That "Other" Cult in Texas - the Polygamist One
With the polygamist group from Texas in the news these days, the age-old debate about whether something is a "sect" or a "cult" rears its head again. Several highlights from the article:
"In a healthy or legitimate religion or sect, you are presumably worshiping some higher principle or some higher authority," Lalich said, "whereas in a cult people tend to end up worshiping that living human leader. She added, "Your salvation is tied up with that particular living leader, and obeying orders and not breaking the rules, and subjecting yourself to whatever personal transformation you're expected to go through to be on that correct path to salvation." Once they become members of a cult, individuals become more and more isolated from society and from reality-checks found in a diverse world. "You take on new reality, this new interpretation of the world," Lalich said. "It doesn’t mean you have to live in a compound in the middle of Texas.
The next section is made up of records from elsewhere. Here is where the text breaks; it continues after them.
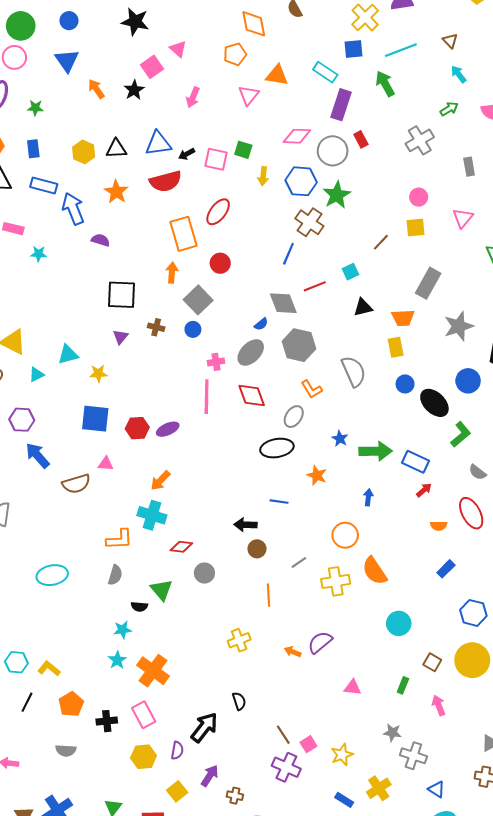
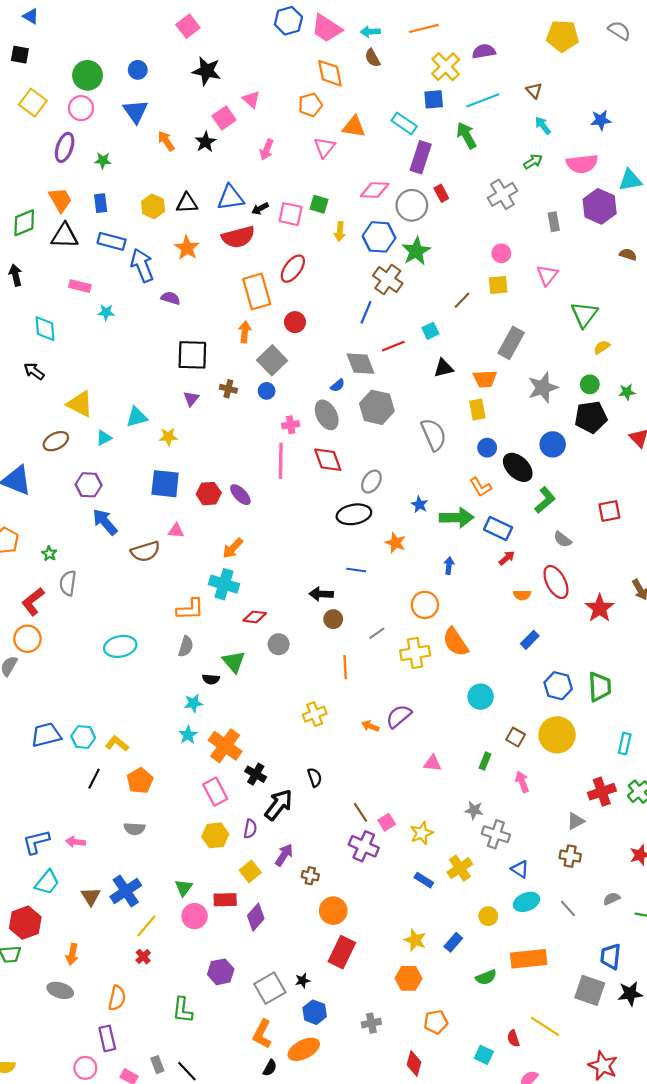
gray ellipse: (251, 352) -> (327, 415), turned -72
orange L-shape: (312, 389) -> (481, 487), moved
purple ellipse: (168, 429) -> (240, 495), turned 70
black cross: (107, 721) -> (256, 774), moved, turned 36

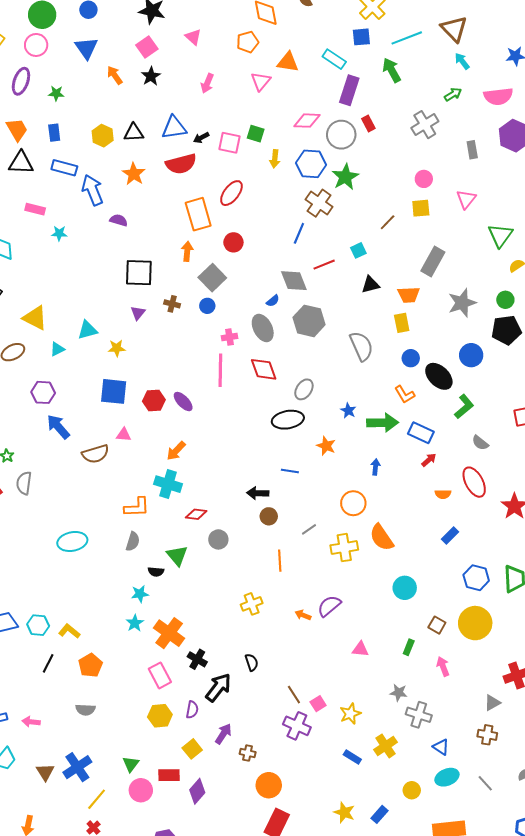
brown triangle: (534, 91) -> (454, 29), size x1.8
pink square: (224, 118) -> (147, 47), moved

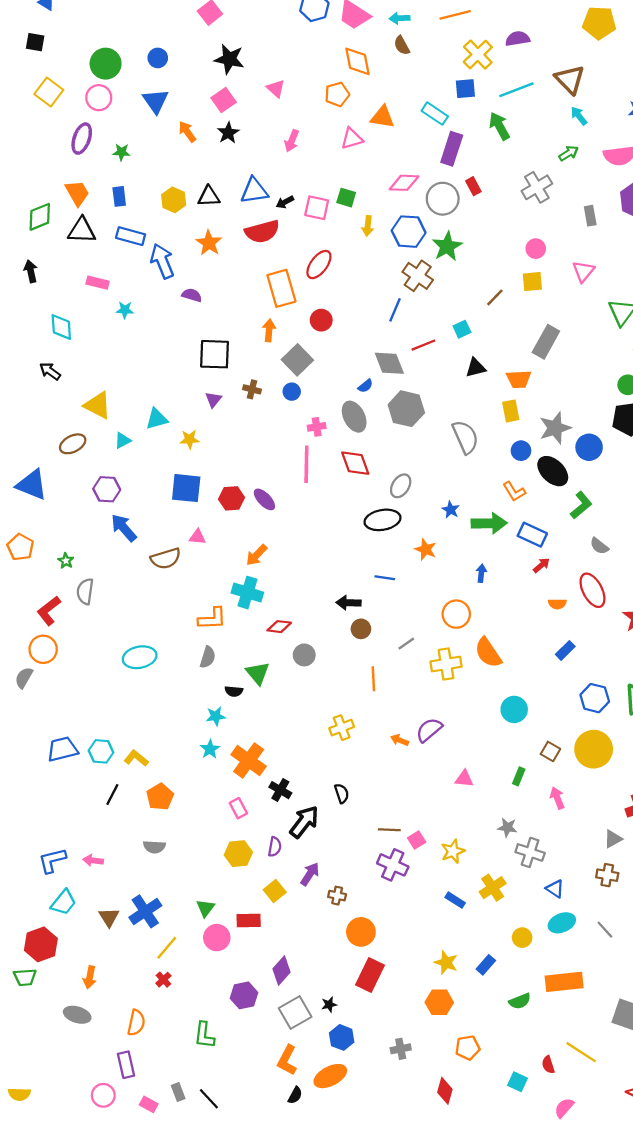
pink triangle: (261, 81) -> (352, 139), turned 35
gray star: (462, 303) -> (555, 428), moved
pink rectangle: (160, 675) -> (238, 808), size x0.7
brown line: (294, 695) -> (389, 830), turned -54
purple diamond: (197, 791) -> (281, 970), moved

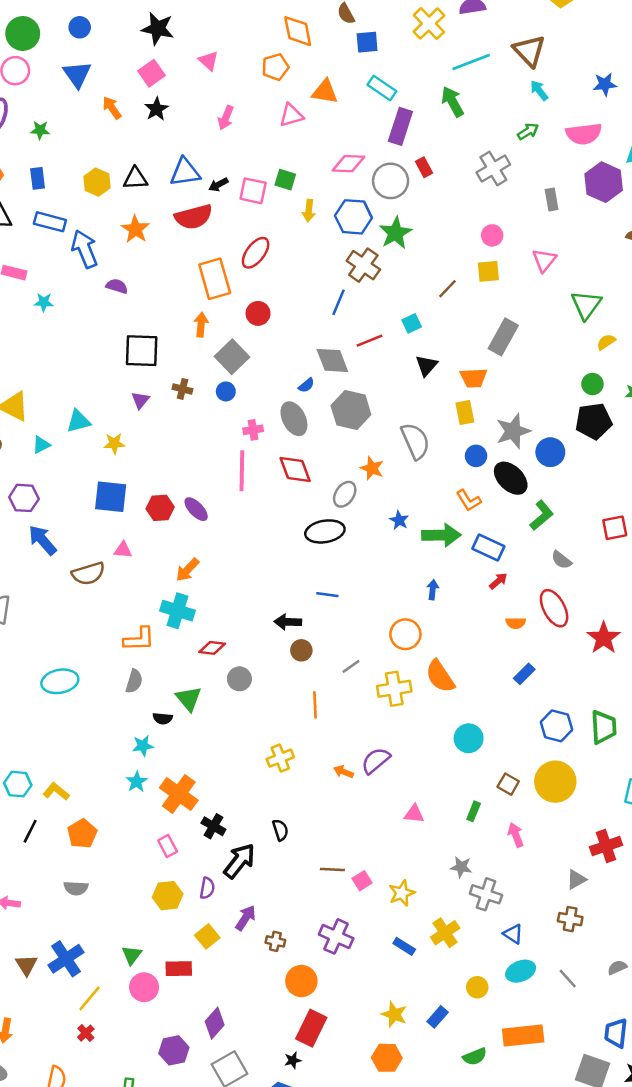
blue square: (465, 89) -> (367, 42), moved
black triangle: (476, 368) -> (426, 365), turned -35
orange star: (426, 549) -> (372, 468), moved
purple cross: (393, 865) -> (336, 936), moved
black star: (329, 1005) -> (293, 1060), moved

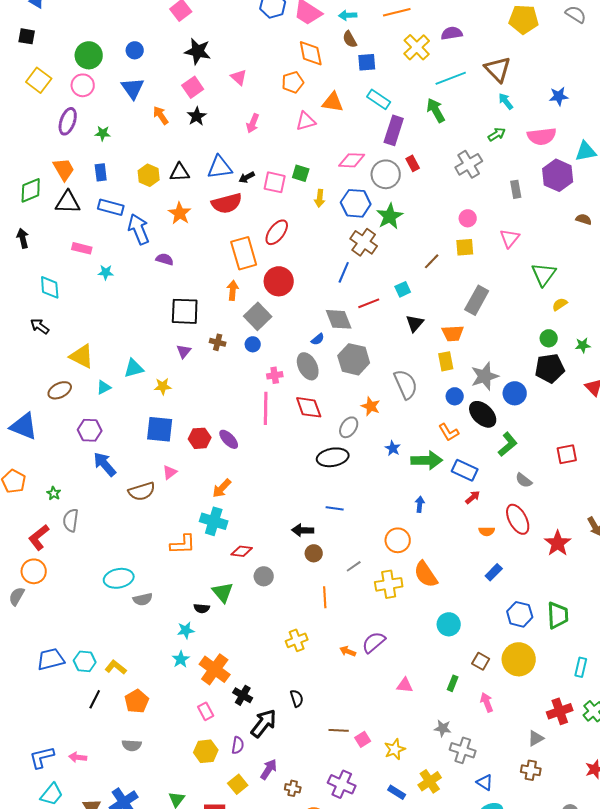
red circle: (258, 313) -> (279, 281), size x1.5
pink triangle: (123, 550) -> (170, 472), turned -42
gray semicircle: (134, 681) -> (143, 599), moved, turned 60

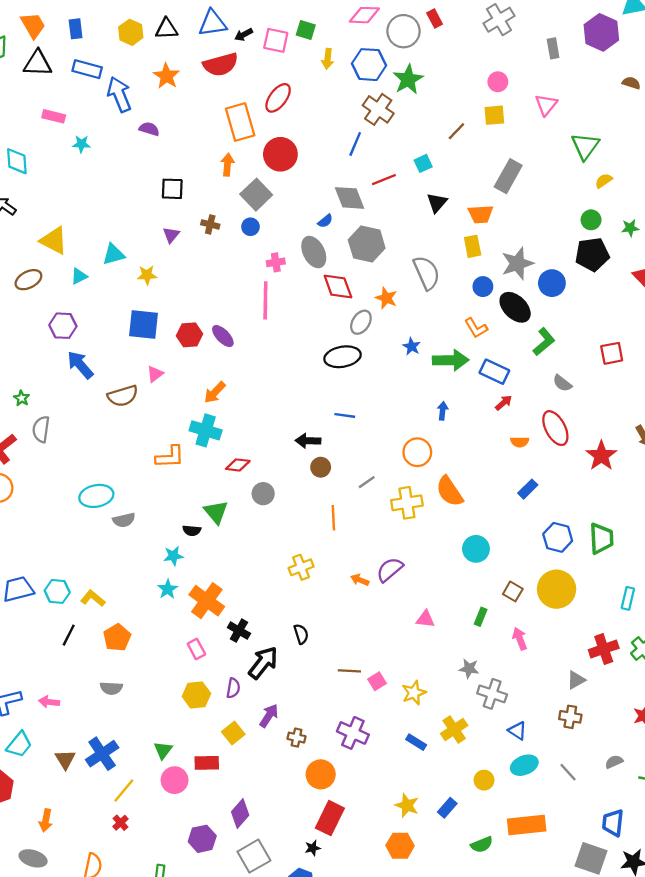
black square: (185, 311) -> (172, 189), size x0.7
red diamond: (309, 407) -> (338, 287), moved

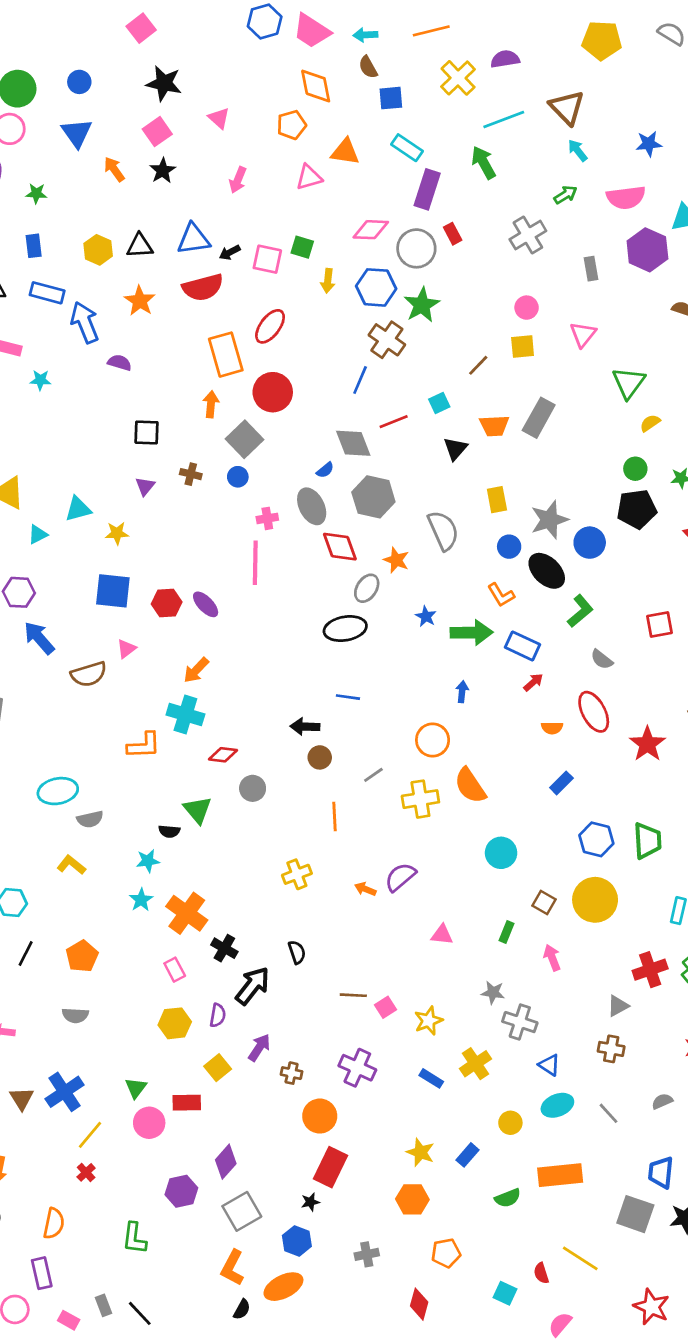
orange trapezoid: (481, 214) -> (494, 426), moved
yellow L-shape: (93, 598) -> (71, 865), moved

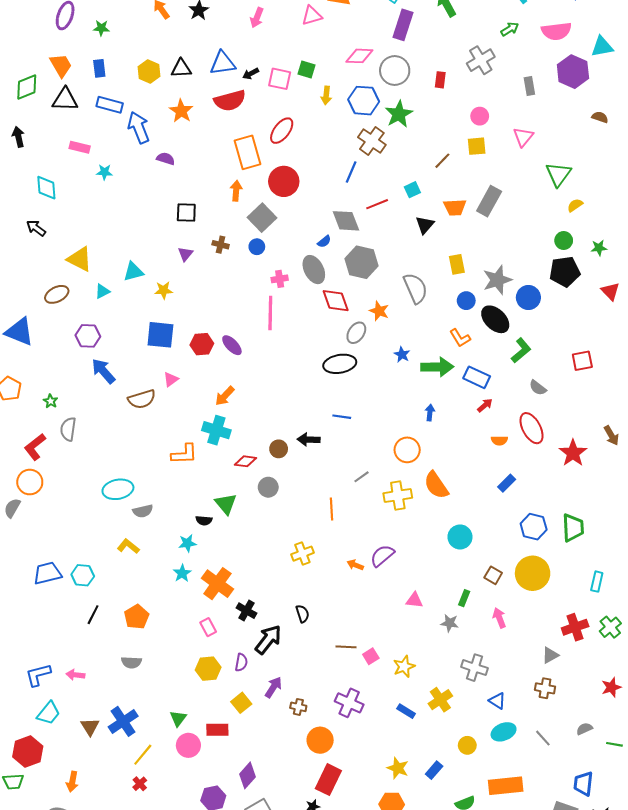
red rectangle: (453, 234) -> (440, 80), moved, turned 35
brown circle: (320, 757) -> (279, 449), moved
gray star: (493, 992) -> (450, 623), moved

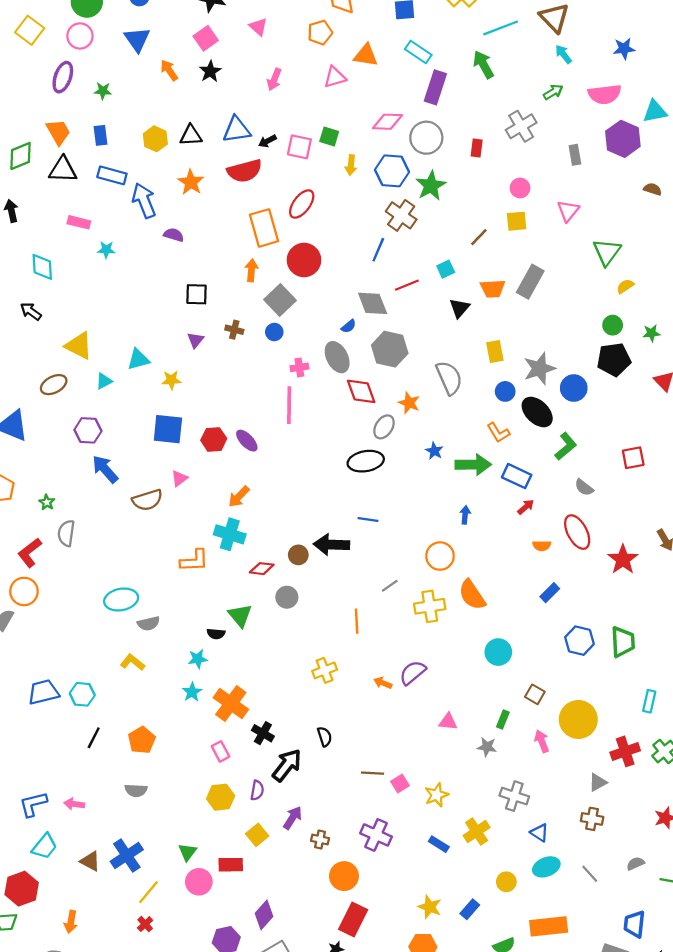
black arrow: (309, 440) -> (331, 545), size x1.4
yellow circle: (533, 573) -> (578, 719), moved
brown triangle: (90, 727) -> (90, 861), turned -30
But you've closed your world view. Everything you're interpreting, you're interpreting through the cultic belief system."By now I think it's pretty clear we were (they are) a cult. Not to dismiss the beautiful things that we might have gotten out of the experience... but it seems clear that it was a cult.
"A lot of these groups operate on fear. You're afraid of whatever punishment you might get from the group," Lalich said. "But more so, you're afraid that you're going to be missing out on that path to salvation, whatever that salvation might be."